Not so narrow tax base
Commentators complain that India’s direct tax base is woefully narrow, with just 2-3% of the population filing returns. But to correctly assess India’s direct tax base, the ‘number of effective assessees’ is a better measure than IT filings data.
What is the difference? Well, in India, a large number of citizens contribute to the tax kitty by way of Tax Deducted at Source (TDS), but skip filing their IT returns. This could be because TDS is compulsorily deducted without an actual tax liability.
Or, it could be that people find the paperwork too cumbersome. Including the TDS and other direct tax payers, the ‘number of effective assessees’ has jumped from 4.72 crore in FY12 to 6.26 crore in FY16, CBDT data shows. So, if you consider anybody who forks out a direct tax as a part of the tax base, it would stand at 6.26 crore. That is not a bad number.

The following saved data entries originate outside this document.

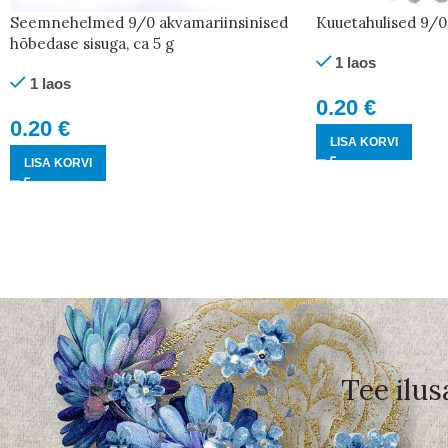
Seemnehelmed 9/0 akvamariinsinised
Kuuetahulised 9/0 
hõbedase sisuga, ca 5 g
1 laos
1 laos
0.20
€
0.20
€
LISA KORVI
LISA KORVI
Tee ilus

In India, a straight forward comparison of the number of taxpayers with the total population count is a flawed measure of tax compliance, because only workers who earn income from taxable economic activities, are legally liable for income tax.
Census 2011 data tells us that only about 40% of the Indian population was employed for whole or part of the year. It is estimated that agriculture, income from which is tax exempt, accounts for nearly half of the workforce. Therefore, if one attempts a ballpark calculation and excludes agriculturists and the unemployed from the total population count (estimated 132 crores for 2016), there would be roughly 26 crore taxable incomeearners in the economy.
Of these, 6.26 crore pay direct taxes in one form or another. The number could still do with improvement. But it is certainly not cause to brand India as a nation of tax evaders!
II. Union Budget 2018 wish list by experts:
- Reduce GST on insurance products from 18% to 5%.
- Reduce long term capital gains holding period for Real Estate Investment Trust.
- Make home insurance mandatory and offer tax deductions on premia.
- Include low risk hybrid funds under section 80C.
- Hike tax free limit for medical allowance.
- Abolish dividend distribution tax.
- Facilitate donation and gifting of investments.
- Retain long term capital gain tax benefit on equities.
- Increase duration for education loan deduction.
- Bring back standard deduction for salaried class.
- Reduce holding period for long term capital gains tax.
- Tax developers for unsold inventory to bring down Real Estate prices.
- Reduce import duty on gold to align with GST.
- Change tax rules for vesting date of stock options.
- Make pension plans tax friendly.
- Offer tax reliefs to senior citizens
- Cut GST rate for property from 12% to 5 %
- Let NRI’s claim deductions for treatment of relatives.
- NPS - upto 60% of corpus to be made tax free.
- Raise limit for tax deductions for NPS contribution by self employed.